In January 2002 and again earlier this year, Bass resigned from the GOP Whip team for going against the party line. And yet he insists that he maintains a good relationship with the Republican leadership, even pitching in to help on some tough votes.
“[Majority Whip] Roy Blunt [R-Mo.] and I are good friends,” said Bass, explaining that he doesn’t believe his occasional rebellions have soured their relationship. “It wasn’t planned, it just happened, and there are no hard feelings.”
In January 2002, Bass left then-Majority Whip Tom DeLay’s (R-Texas) vote-counting team after providing one of the last signatures on the campaign finance reform discharge petition.
He and other GOP signatories annoyed Republican leaders who opposed the legislation and were unhappy about being forced to schedule a vote on it.
A year later, Blunt took over the Majority Whip post and brought Bass back into the fold. The New Hampshire lawmaker said he even assisted Blunt in codifying the rules for Assistant Whips and Deputy Whips. “I helped him come up with the standards during organization,” Bass said.
Those guidelines essentially call for Whips to be team players, and although some deviation from party orthodoxy may be allowed, the one hard and fast rule is that members of the Whip team may not vote against a rule on the floor.
But in late April, Bass did exactly that, voting no on a rule governing debate for the reauthorization of the Individuals with Disabilities Education Act. He was one of just four Republicans to do so.
The five-term lawmaker resigned from the Whip team again over the vote, which he cast because an IDEA amendment that he sponsored with fellow moderate GOP Rep. Rob Simmons (Conn.) was not allowed to reach the floor.
“It is perfectly reasonable to disagree with my position. But I am disappointed that leadership would deny me the ability to bring the issue to the floor for a vote,” Bass said at the time.
Yet while he is now on the outside looking in, Bass has continued to help the leadership on occasion by keeping tabs on his fellow moderates.
“I’m still supporting the Whip team in any way I can on an informal basis,” Bass said.
His exact situation is unusual, but Bass is certainly not the only centrist whose interaction with party leaders often turns on a dime.
“The leadership one day is going to be very upset,” said Rep. Sherwood Boehlert (R-N.Y.), a leading moderate. “Then they calm down and go to the next day and realize we’ve got to stick together.”
Though the occasional vote may have long-reaching consequences, usually the leadership tries to avoid meting out any punishment that could result in more defections in the future.
“You can’t really afford to alienate anybody full time,” said a senior House GOP leadership aide. “Business is business.”

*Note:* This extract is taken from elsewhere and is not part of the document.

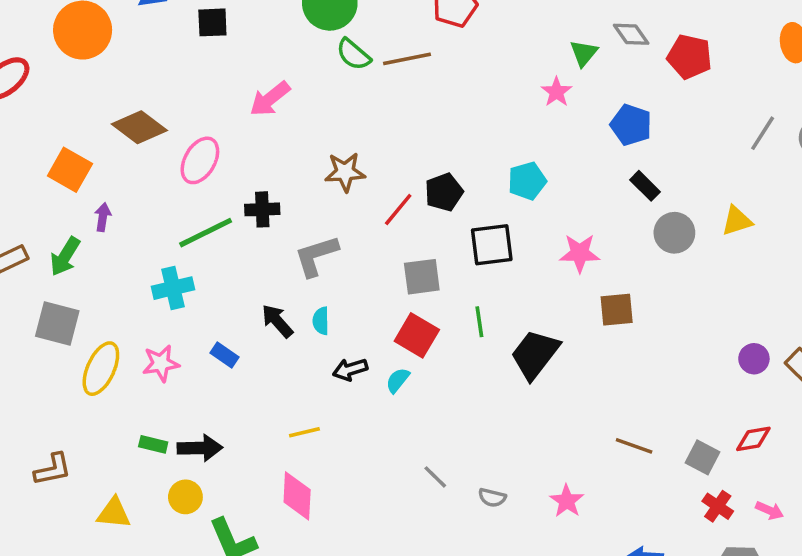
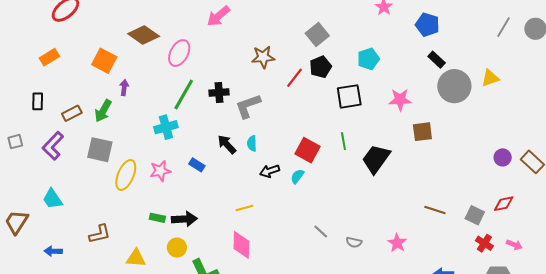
black cross: (262, 209) -> (219, 92), moved
green line: (206, 233) -> (184, 95), turned -32
gray circle: (674, 233) -> (454, 86), size x1.4
gray square: (422, 277) -> (317, 35), moved, turned -30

What has helped Bass, according to Members and aides, is the fact that he always gives leaders a heads-up when he is going to cast a dissenting vote. Disloyalty can be tolerated, but vote-counters hate being surprised.
“The reason that he is successful is that he’s upfront with the leadership when he can’t be with them,” said centrist Rep. Jack Quinn (R-N.Y.).
As is the case with Quinn and other Northeastern moderates, Bass’ stances often reflect the fact that he holds a relatively tough seat.
Registered Republicans outnumber Democrats in the 2nd district, and Bass won re-election in 2002 with 57 percent of the vote against the well-funded Katrina Swett (D), daughter of Rep. Tom Lantos (D-Calif.).
At the same time, Al Gore won the district by a point in 2000, and there are some matters — special education funding, in particular — that carry a great deal of political weight in New Hampshire and throughout the region.
“There are some issues that are really important in the Northeast,” Bass said.